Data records
————

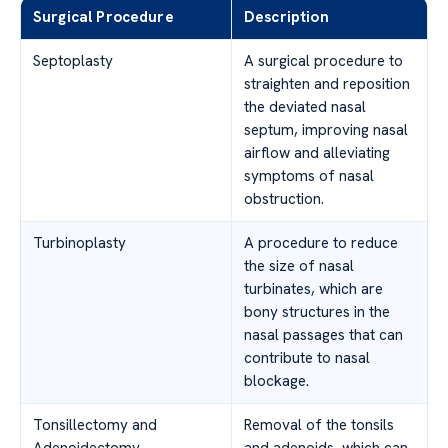
Surgical Procedure
Description
Septoplasty
A surgical procedure to
straighten and reposition
the deviated nasal
septum, improving nasal
airflow and alleviating
symptoms of nasal
obstruction.
Turbinoplasty
A procedure to reduce
the size of nasal
turbinates, which are
bony structures in the
nasal passages that can
contribute to nasal
blockage.
Tonsillectomy and
Removal of the tonsils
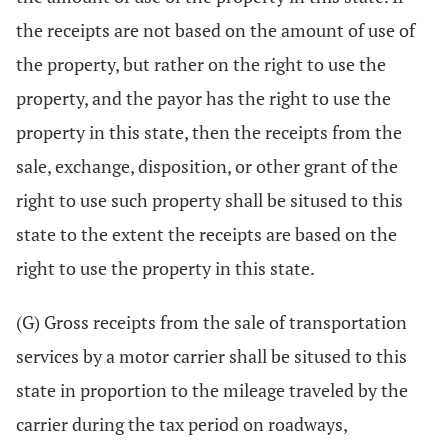
the receipts are not based on the amount of use of
the property, but rather on the right to use the
property, and the payor has the right to use the
property in this state, then the receipts from the
sale, exchange, disposition, or other grant of the
right to use such property shall be sitused to this
state to the extent the receipts are based on the
right to use the property in this state.
(G) Gross receipts from the sale of transportation
services by a motor carrier shall be sitused to this
state in proportion to the mileage traveled by the
carrier during the tax period on roadways,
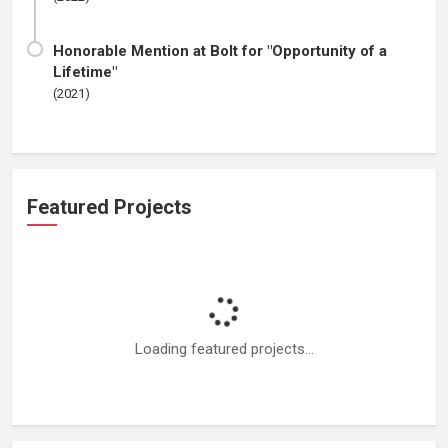
Honorable Mention at Bolt for "Opportunity of a
Lifetime"
(2021)
Featured Projects
Loading featured projects...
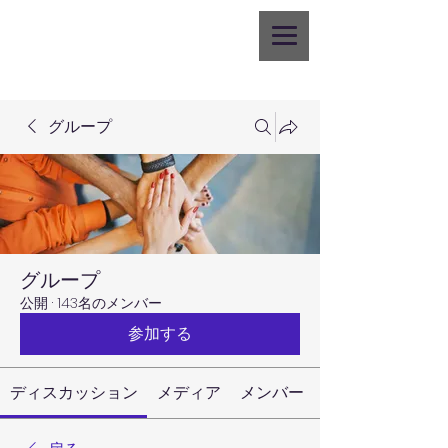
グループ
グループ
公開
·
143名のメンバー
参加する
ディスカッション
メディア
メンバー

————

▶ YOUR INSTRUCTIONS
Find how many lines of the preceding data contain "property", and answer with that number only.

▶ EXERCISE RESULT
5